Of all the elliptic accounts, thought Antonia. What Winifred was omitting was the highly significant fact that she had written to Vane as ‘Miss Hope’, former nanny to Prince Cyril’s son, and that she had offered to share her ‘reminiscences’ with him. That of course was the only reason why he had written back by return of post and asked her to visit him at the Villa Byzantine.

‘Needless to say, Tancred and I “clicked” at once. Our very first meeting felt as though it had been pre-ordained. It was exactly as I had imagined it would be. We sat facing each other and we talked and talked! We couldn’t keep the smiles off our faces. It felt as though he and I had known each other all our lives.’

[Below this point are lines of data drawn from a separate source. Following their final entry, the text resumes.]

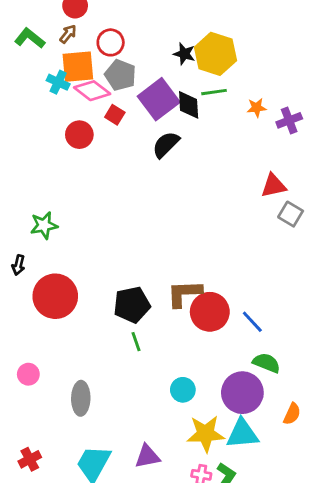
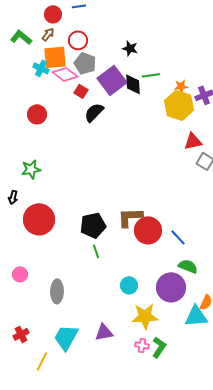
yellow hexagon: (215, 54) -> (179, 105), moved
red circle: (79, 135) -> (37, 114), moved
black semicircle: (166, 145) -> (94, 112), moved
cyan triangle: (242, 434) -> (196, 316), moved

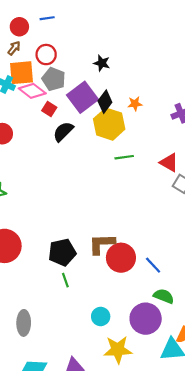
green line: (151, 75) -> (124, 157), moved
black diamond: (133, 84) -> (105, 102), turned 40
orange star: (181, 86) -> (135, 104), moved
yellow hexagon: (179, 105) -> (109, 124), moved
red triangle: (193, 141) -> (169, 163), turned 42

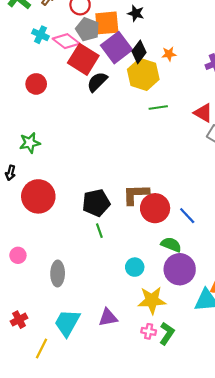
orange square: (22, 73) -> (107, 23), moved
red square: (49, 109) -> (83, 59), size x2.0
green semicircle: (164, 296) -> (171, 245), moved

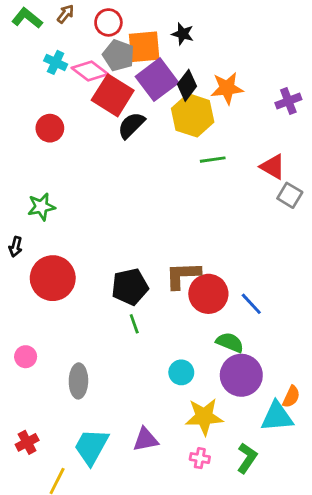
orange star: (169, 54) -> (227, 88), size x1.6
green L-shape: (167, 333) -> (247, 458), moved

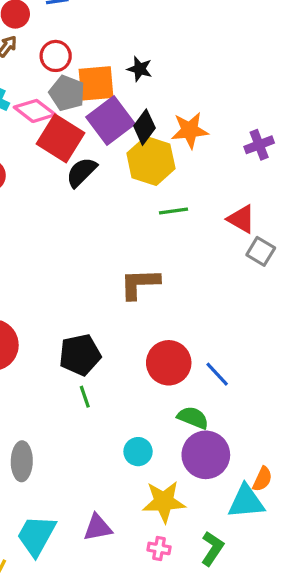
brown L-shape: (183, 275) -> (140, 284), moved

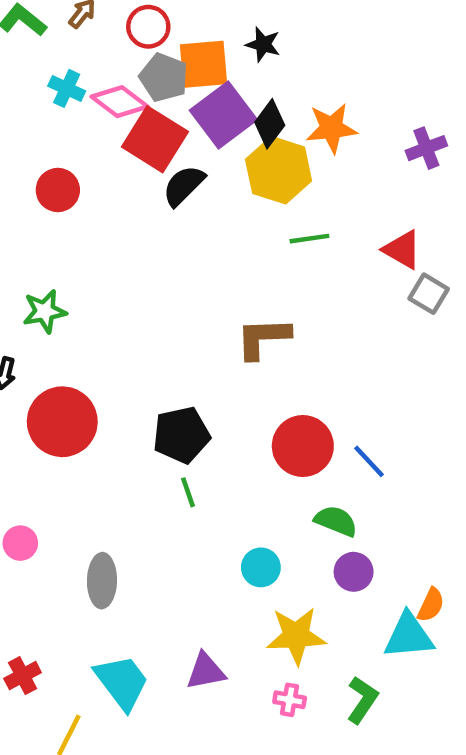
purple circle: (206, 455) -> (354, 572), size x0.6
cyan trapezoid: (36, 536) -> (122, 682), turned 114

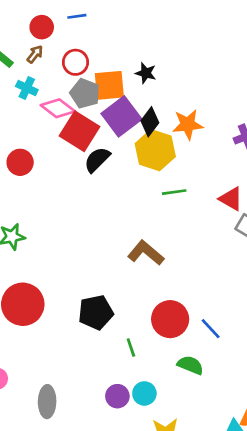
cyan cross: (67, 88) -> (27, 88), moved
brown L-shape: (263, 338) -> (146, 253), turned 42
green line: (188, 492) -> (131, 348), moved
purple circle: (354, 572) -> (117, 396), moved

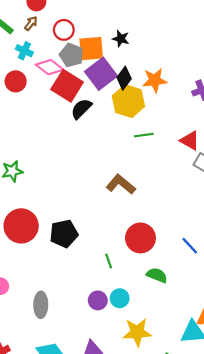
red circle: (20, 162) -> (16, 81), moved
black pentagon: (96, 312) -> (64, 234), moved
blue line: (211, 329) -> (190, 246), moved

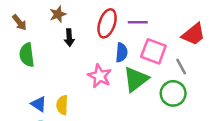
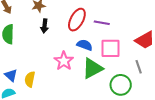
pink square: (153, 51) -> (110, 48), turned -30
blue semicircle: (122, 53) -> (85, 45), turned -84
gray line: (181, 67) -> (139, 67), moved

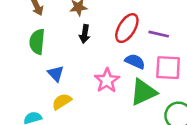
blue triangle: (11, 75) -> (56, 74), moved
yellow semicircle: (30, 79) -> (62, 102), turned 42

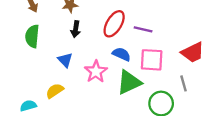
blue triangle: (56, 74) -> (65, 60), moved

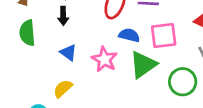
black arrow: (76, 29) -> (63, 16), moved

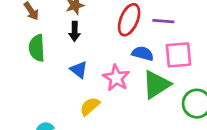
yellow semicircle: (63, 89) -> (90, 106), moved

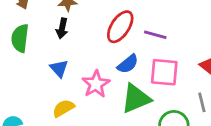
blue semicircle: (143, 54) -> (128, 64), turned 115

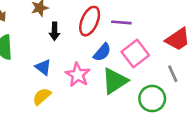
black arrow: (62, 28) -> (54, 31), moved
pink square: (164, 72) -> (135, 54), turned -32
yellow semicircle: (63, 108) -> (42, 96), moved

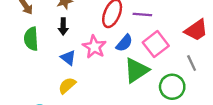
black arrow: (54, 31) -> (63, 27), moved
pink star: (78, 75) -> (94, 47), moved

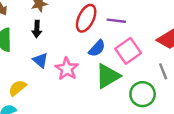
pink star: (94, 47) -> (67, 69), moved
yellow semicircle: (67, 85) -> (17, 88), moved

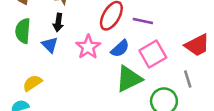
blue triangle: (40, 60) -> (50, 45), moved
pink star: (67, 69) -> (88, 47), moved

There was a pause. Payne remembered something de Clerambault had written. That patients with this particular delusional disorder frequently cast a quasi-religious veil over their feelings. Patients were unlikely to seek help since they did not regard themselves as ill.

He cleared his throat. ‘Going back to what we were saying earlier on, do you think it at all possible that it was Miss Hope who killed Stella?’

Winifred remained thoughtful for a moment or two, then said quietly, ‘What would her motive have been?’

‘Perhaps Stella tumbled to her secret? Discovered she was an impostor?’

‘Yes… That is possible.’ Something like a shadow passed across Winifred Willard’s face and her expression changed a little. Her smile faded. She looked confused.

‘Did you know that a bloodstained handkerchief bearing the initials WW was found by Stella’s dead body?’

‘No. How extraordinary. I had no idea.’

‘Do you think it might be yours?’

Oh dear, Antonia thought.

‘I don’t think so.’ Winifred slowly rose from her seat. ‘I believe my sister is calling me. I am sorry. I will need to go upstairs. Would you mind frightfully if I said au revoir?’

Antonia and Payne stood up. Their visit was at an end. They hadn’t heard anyone call.